The interior of Thornfield Hall, as I mention on page 35, has been identified with that of "Norton Conyers," near Ripon; externally it has been associated with "The Rydings," near Birstall. Ferndean Manor has been identified with Wycollar Hall, near Colne. A Brontë biographer says this place was set on fire by a mad woman,[92] but the story finds no mention in The Annals of Colne, 1878, or in Lancashire Legends, 1873, though "Wyecoller Hall" is dealt with at length in each work.

"Shirley."

Gomersall and Birstall, near Batley, Yorkshire, contribute to the background of this story. "Field Head" has been identified with Oakwell Hall, an Elizabethan mansion.
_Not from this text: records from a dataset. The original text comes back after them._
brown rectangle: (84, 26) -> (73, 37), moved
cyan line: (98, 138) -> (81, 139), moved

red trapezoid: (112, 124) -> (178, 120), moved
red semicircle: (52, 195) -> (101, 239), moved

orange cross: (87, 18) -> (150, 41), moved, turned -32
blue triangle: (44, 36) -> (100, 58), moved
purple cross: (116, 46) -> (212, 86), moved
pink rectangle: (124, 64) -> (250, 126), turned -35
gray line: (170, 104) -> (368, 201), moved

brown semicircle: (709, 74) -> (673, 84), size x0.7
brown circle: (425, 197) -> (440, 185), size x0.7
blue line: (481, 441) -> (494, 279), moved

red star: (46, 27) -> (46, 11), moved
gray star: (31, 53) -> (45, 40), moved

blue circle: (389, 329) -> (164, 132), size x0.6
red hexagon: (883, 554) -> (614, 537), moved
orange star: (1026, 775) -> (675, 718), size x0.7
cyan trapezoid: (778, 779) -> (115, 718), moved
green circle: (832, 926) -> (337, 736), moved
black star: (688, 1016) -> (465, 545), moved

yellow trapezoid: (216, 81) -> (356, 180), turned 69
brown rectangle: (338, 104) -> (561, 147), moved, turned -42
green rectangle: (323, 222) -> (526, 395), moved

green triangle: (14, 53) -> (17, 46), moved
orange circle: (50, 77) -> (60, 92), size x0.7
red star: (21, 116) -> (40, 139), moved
Evidence shows that intimately the Rectory in Shirley was in the main Haworth Parsonage to Charlotte Brontë. In The Dictionary of National Biography Leslie Stephen says:—"Brontë, ... a strong Churchman and a man of imperious and passionate character, ... is partly represented by Mr. Helstone in Shirley, though a [Rev.] Mr. Roberson ... supplied ... characteristic traits." And Mr. Francis Leyland, who drew much of his information from Nancy Garrs, a Brontë servant, says that the fourth chapter of Shirley, wherein Charlotte speaks of the grossly untrue reports of Mr. Helstone's dry-eyed mourning, etc., for his wife, is a defence really of Mr. Brontë. Helstone was a composite character, as also was Mrs. Pryor, to whom, without doubt, Miss Wooler contributed, though Charlotte Brontë once had a grave difference with her. Miss Nussey, who pathetically and wrongly believed herself Caroline Helstone, proclaimed Miss Wooler, her schoolmistress, as the prototype of Mrs. Pryor. Evidence declares, however, that in many regards this character was also drawn from Tabitha Aykroyd. And we see that Charlotte Brontë, years before, in her Wuthering Heights, had given an ecclesiastical name—that of Dean—to her portrayal of the one woman who alone ever took up the part of mother for her—Tabitha Aykroyd. Nevertheless Mrs. Pryor was in the main a composite character, largely at the service of "story" requirements. Sometimes she is Tabitha, sometimes Miss Wooler; elsewhile she is neither. Mr. Macarthey is said to represent the Rev. Arthur Bell Nicholls, who became Charlotte Brontë's husband.